Welcome to the third installment of what is hopefully now on its way to becoming a more regular feature of TDND™ – Unchained. Not more than a week or so removed from just the second, I get to introduce the third. And what a story it is.
Unchained is what many refer to as guest blogging, but with a twist. Rather than inviting a blogging peer to write something on or about a particular subject, Unchained has a theme:
Discourses, thoughts and reactions on any of the various offerings found on The Dom Next Door™ and how they were affected by them.
It might be in regards to a story, or perhaps a random BDSM musing. Maybe some poetry struck a chord. Or simply the blog in general.
So link by link, the Peekers™ forge their chain of tales. Stories that are at the core of what this blog is really about – the demystification of the stereotypical D/s persona and dynamic, as well as helping Peekers™ find their inner Dom or sub.
This one started with a simple, polite message thanking me for saving something. I don’t want to get ahead of myself and spoil her story so I’ll stop at that. It is a tale months in the making, both literally and figuratively. But, as you will read, it was well worth the wait, effort and strength it took to write.
Not ashamed to say my eyes moistened the first time I read it. Humbled is a word I use frequently. Many comments and reactions make me feel that way. But this was different. As in swallowing (stop it…perverts) hard as I read it. Whatever the next level of being humbled is, this did it.
It is my humbled (see?) honor to Unchain Anabelle:
You have no idea how many times I’ve tried to write this thing. I promised it to Scot months ago, and yet I couldn’t really get to it until now. I suppose that admitting my inability to express how I feel about this topic may mean that it’s bigger than words, but still deserves to be explored.
But let’s start from the beginning: there was a boy and a girl, and they’ve been together now for almost 6 years. There was a decision, 2 years ago, and the girl left the boy behind, without breaking up, thinking that they were strong enough, that they could deal with the distance, that they would be okay living in different provinces.

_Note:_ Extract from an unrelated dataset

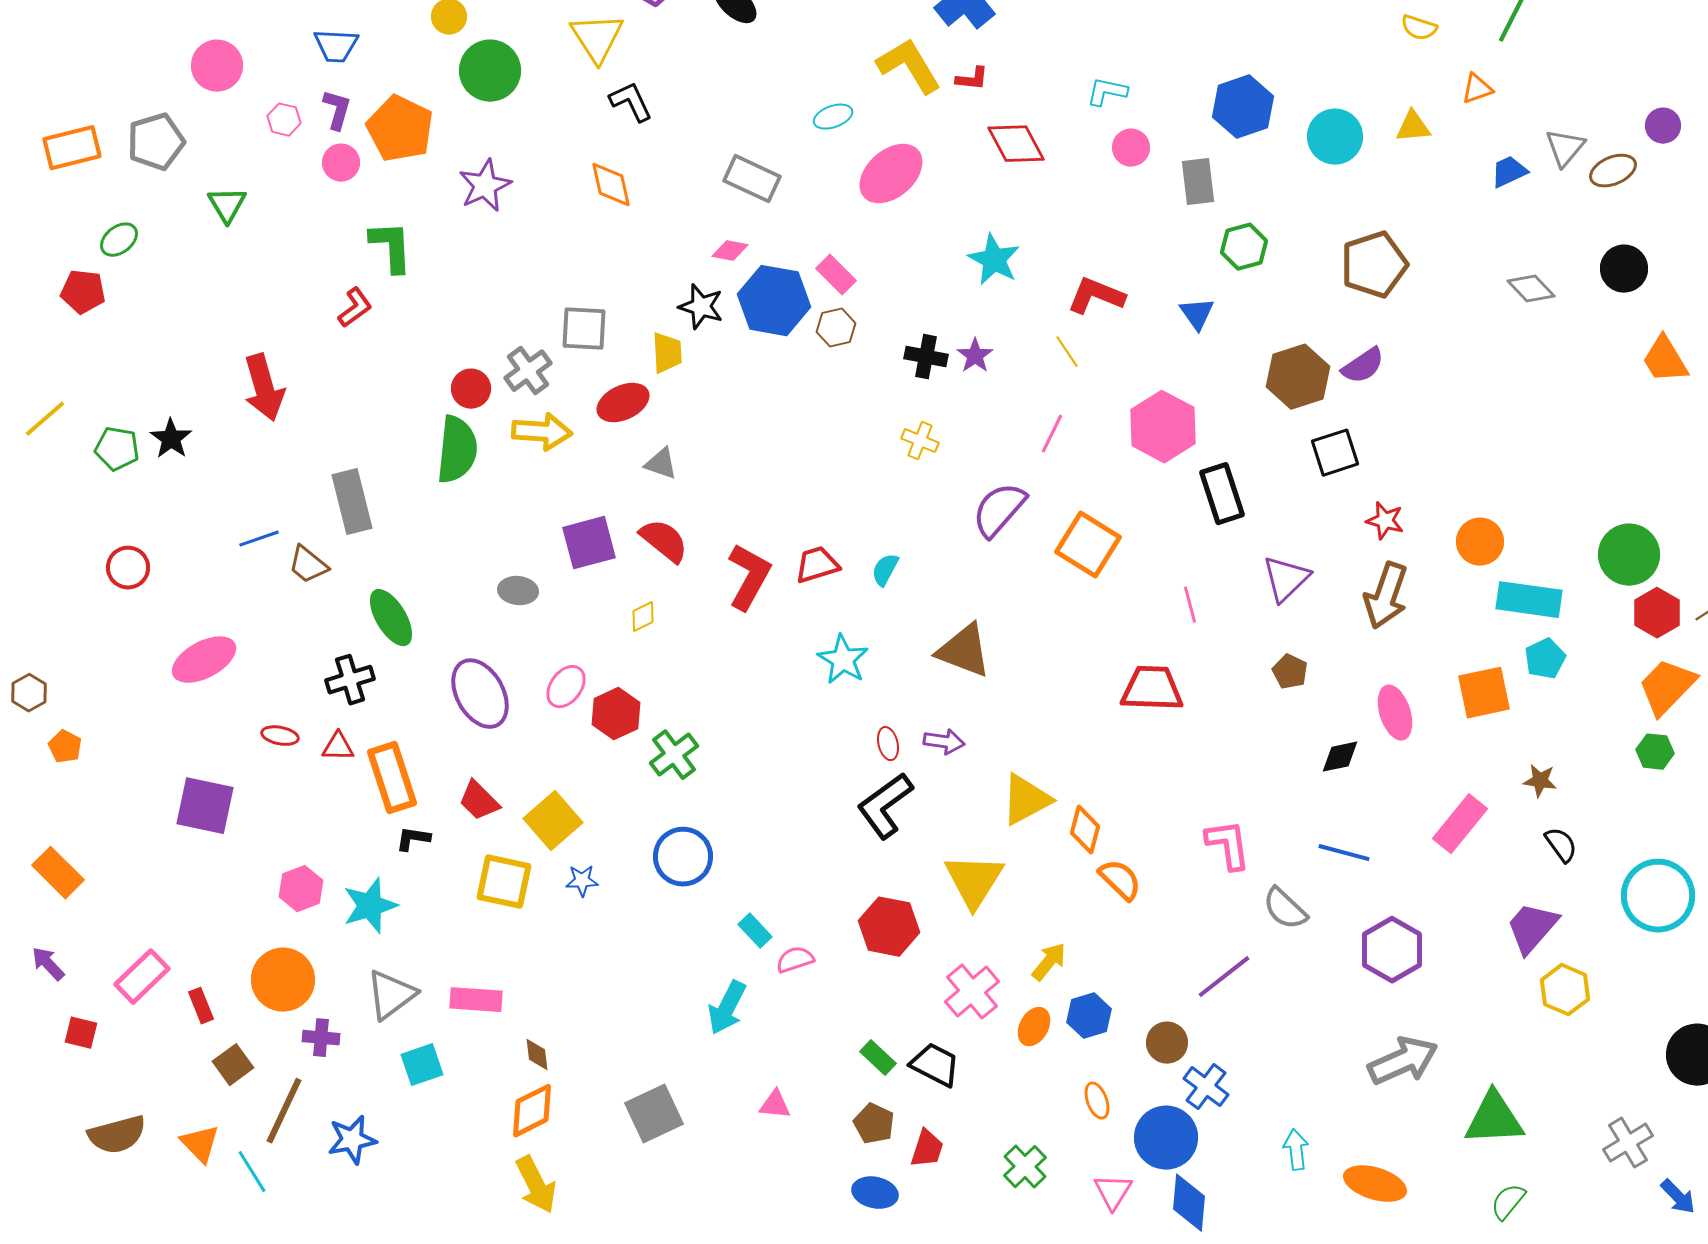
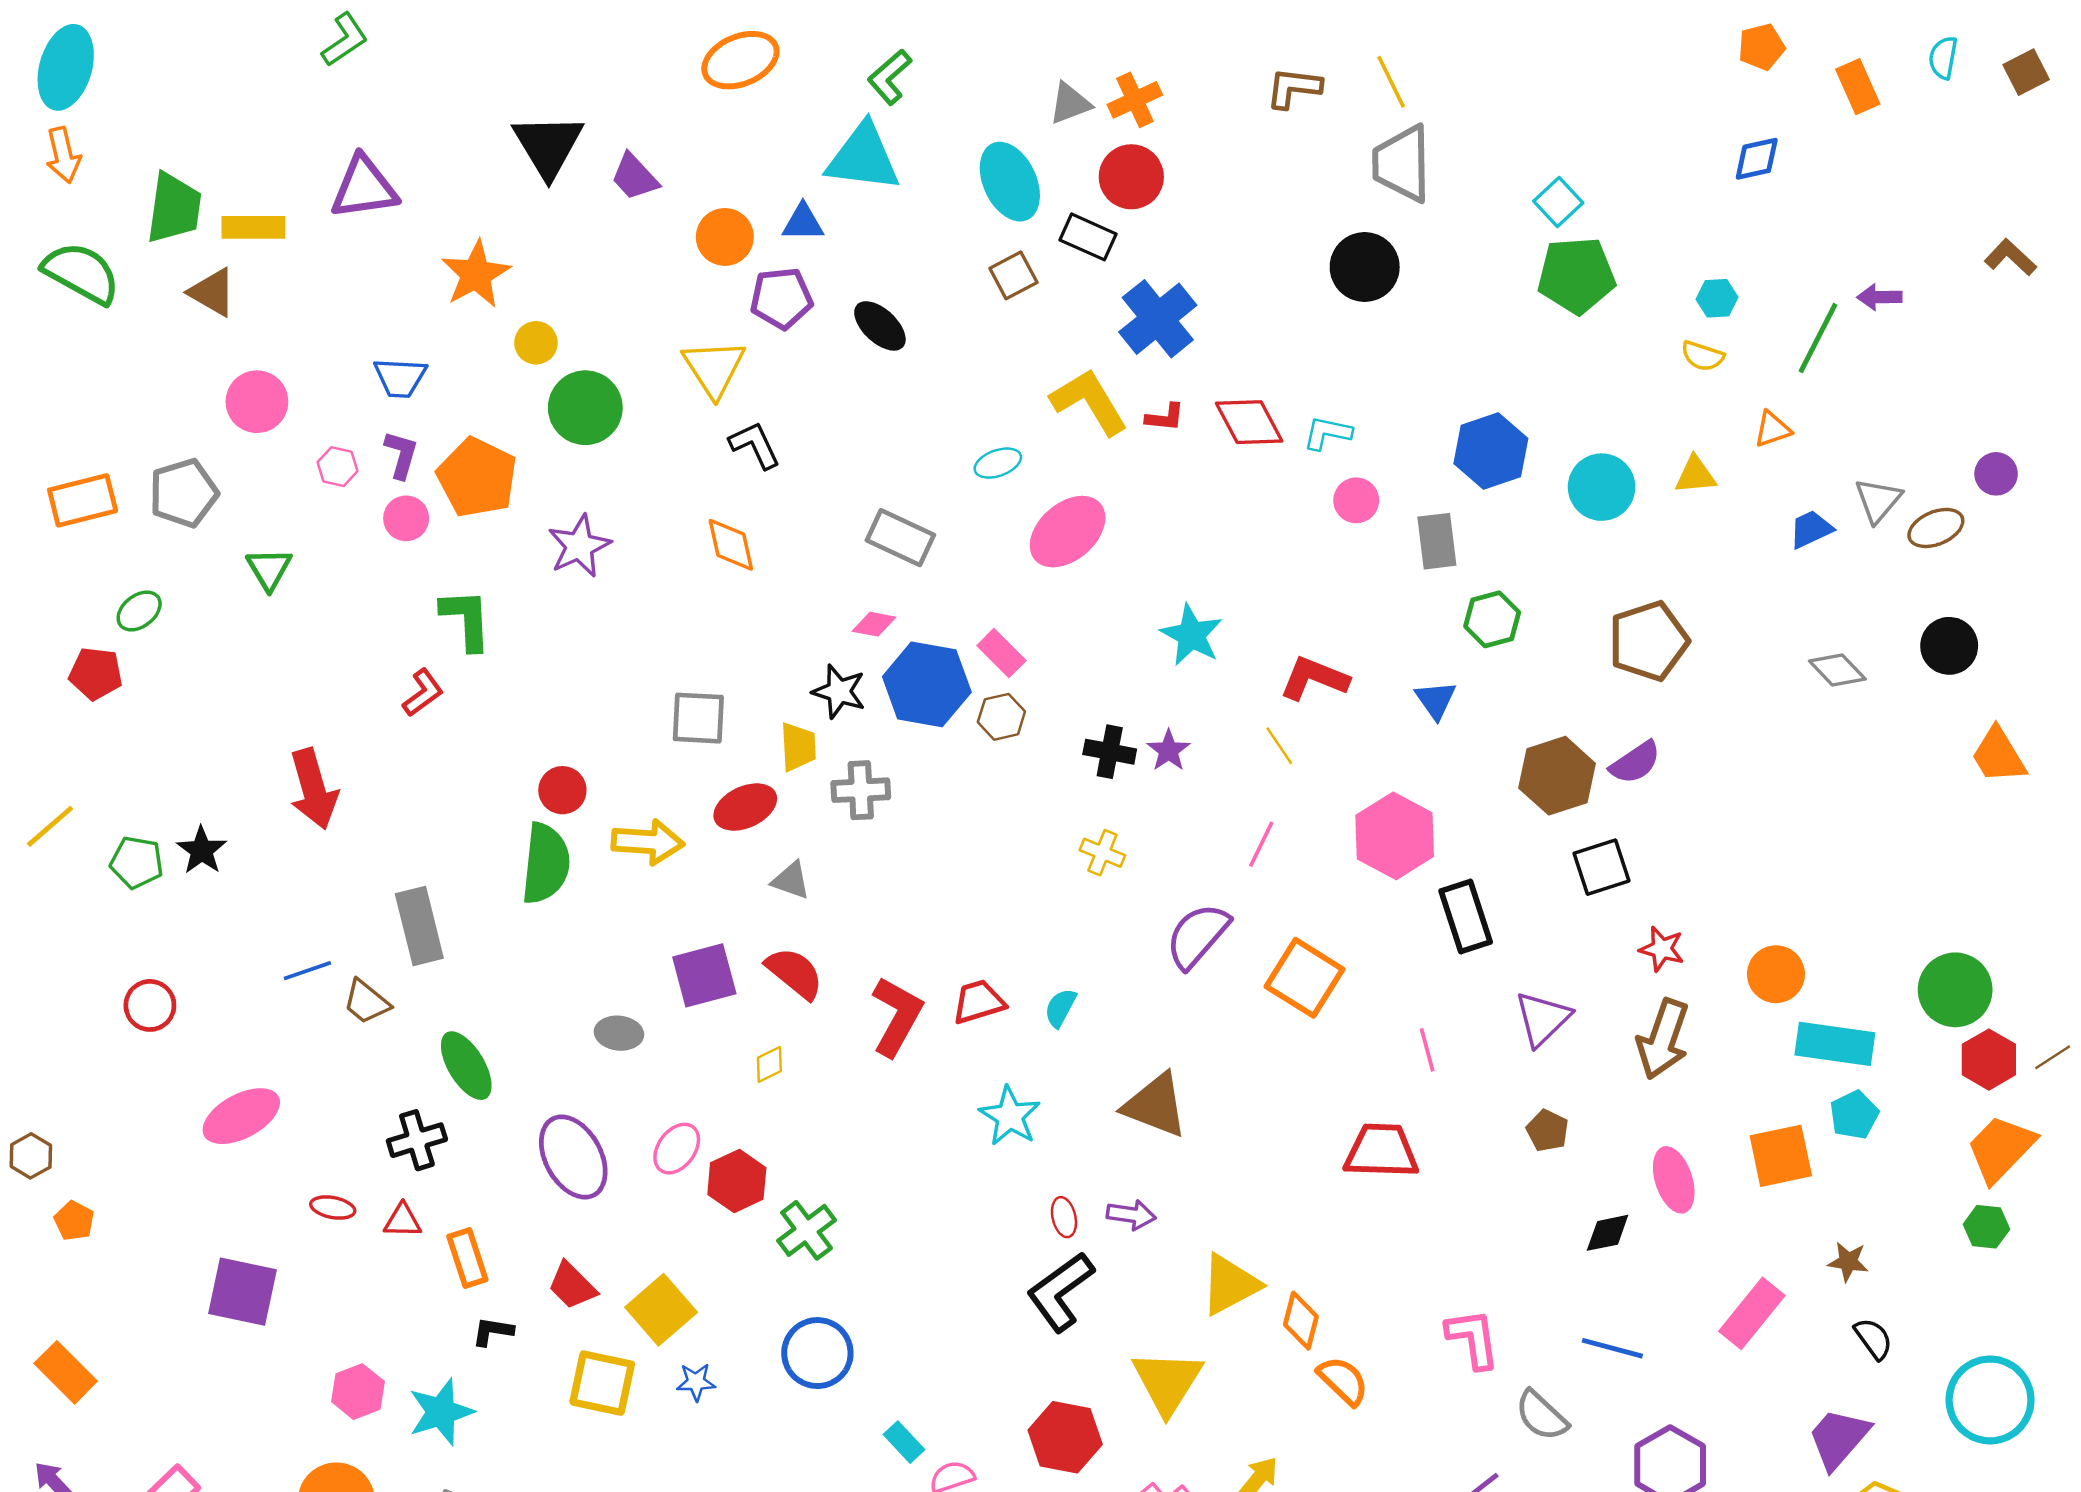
red diamond: (1016, 144) -> (1249, 422), moved
gray cross: (528, 371) -> (861, 790), moved, turned 33
orange rectangle: (392, 778) -> (467, 1258), size x0.7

But then, after 6 months, they realized they weren’t okay.
So the girl makes another decision, decides that she should come back, because her relationship is more important than a degree. She spent some time in the dog house, in another city still, but closer. So finally, after a year and a half of separation, she comes back to him, hopefully to start a good life together, to start over, but for real this time. No more leaving.

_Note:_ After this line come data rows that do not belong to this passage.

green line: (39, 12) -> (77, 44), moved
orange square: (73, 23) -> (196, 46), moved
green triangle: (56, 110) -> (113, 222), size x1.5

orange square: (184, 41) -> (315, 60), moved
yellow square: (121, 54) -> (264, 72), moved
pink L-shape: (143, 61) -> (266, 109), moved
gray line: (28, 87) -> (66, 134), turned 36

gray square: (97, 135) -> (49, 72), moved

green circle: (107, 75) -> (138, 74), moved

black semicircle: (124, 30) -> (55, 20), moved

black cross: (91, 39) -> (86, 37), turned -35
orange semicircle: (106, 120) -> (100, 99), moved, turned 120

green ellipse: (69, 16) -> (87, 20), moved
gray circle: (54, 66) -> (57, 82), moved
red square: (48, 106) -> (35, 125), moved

But then, even after she’s come back, something seems to be missing. The spark in bed is not always there. The sex is infrequent, good but not often enough. There’s a part of her, the kinky part that she’s known about since she was 14, that isn’t fulfilled.
And then, one day, she finds The Dom Next Door. It was on Twitter, through some other writers she follows. And then she starts reading. She reads it at work, spends most of the day reading and not working. And the next day, she is still reading and not working. She knows this is what she wants, this is what she needs. Not Scot and Leigh’s relationship, exactly, but a kinky relationship of her own. Committed, real, meaningful. And she wants it with him, of course, because he is the love of her life and she could not imagine herself without him, ever.

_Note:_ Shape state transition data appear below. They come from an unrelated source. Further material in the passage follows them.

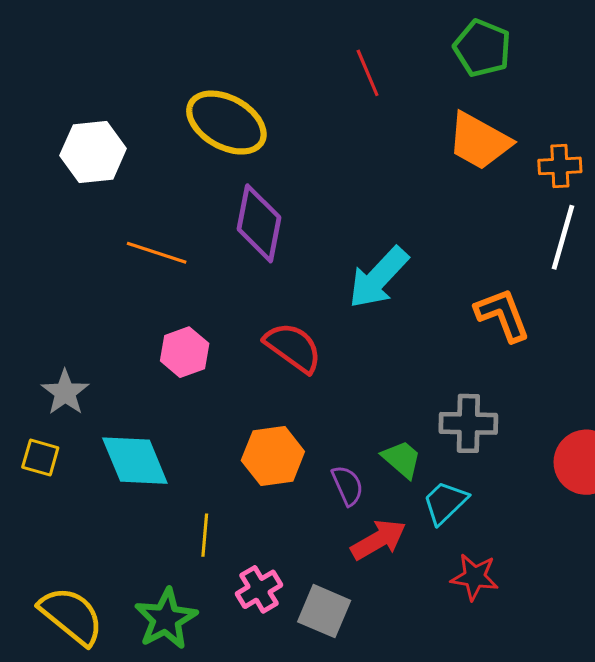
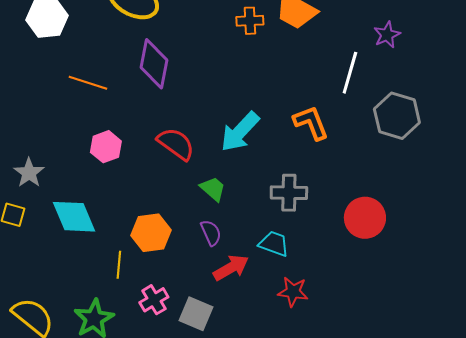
orange cross: (560, 166) -> (250, 21), moved
cyan arrow: (378, 278) -> (240, 132), moved
orange hexagon: (273, 456) -> (151, 233), moved
green trapezoid: (402, 459) -> (213, 189), moved
cyan trapezoid: (445, 502) -> (274, 244), turned 64

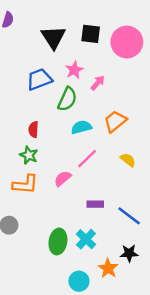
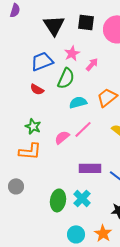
red semicircle: (33, 130) -> (37, 89), moved, turned -64
pink semicircle: (63, 179) -> (62, 137), moved
purple rectangle: (95, 204) -> (90, 168), size x1.5
orange star: (108, 268) -> (103, 233), moved

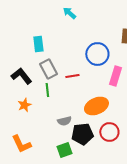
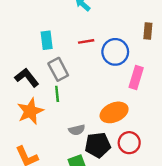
red line: (72, 76) -> (86, 41), moved
orange star: (24, 105) -> (30, 111), size x1.6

I’m not sure I’m getting my thoughts through here. What I mean to say is: TDND saved my sex life.
After two weeks of reading, lurking and thinking, I wrote my love a long email telling him how I felt. I told him how much this meant to me, how much I needed to share this with him. I told him that it’s how I connect to him, that it’s how I express my love, that it’s how I want to live my sexuality with him.
Scot always emphasizes the importance of communication. Without this email, I would have remained frustrated and unsatisfied. And without TDND, I wouldn’t have realized that I needed to tell him, so very, very badly.
My honesty opened up our relationship. We purchased a dining table so we could talk. Have you ever lived with your significant other without a dining table? There’s nowhere to sit down and talk, face to face. What did we do? Couch, TV. Yeah, not much conversation there, I know. We are closer, not only sexually, but emotionally as well. I am hopeful for our future together, and I am enjoying the present deeper than I ever have before.
So no, there’s no kinky story here, no opening the door to my bedroom. Our kinks are our own, and I want to keep it that way. I admire Scot and Leigh’s courage to share this with us; I’m sure it has helped countless people, not just me. But I did want to share how their story changed mine. Thanks to them, I have a model to look up to, a couple to emulate. We are not the same people, of course, but I want us to be together like they are. Because beyond the kink, beyond the sex and the bedroom door, there is their connection, there is the way they communicate so fully and honestly with each other. Because, it seems to me, they are happy.
And isn’t happiness the meaning of life?
Words escape me, Anabelle. Thank you beyond my means to do so for sharing this with me as well as the Peekers™.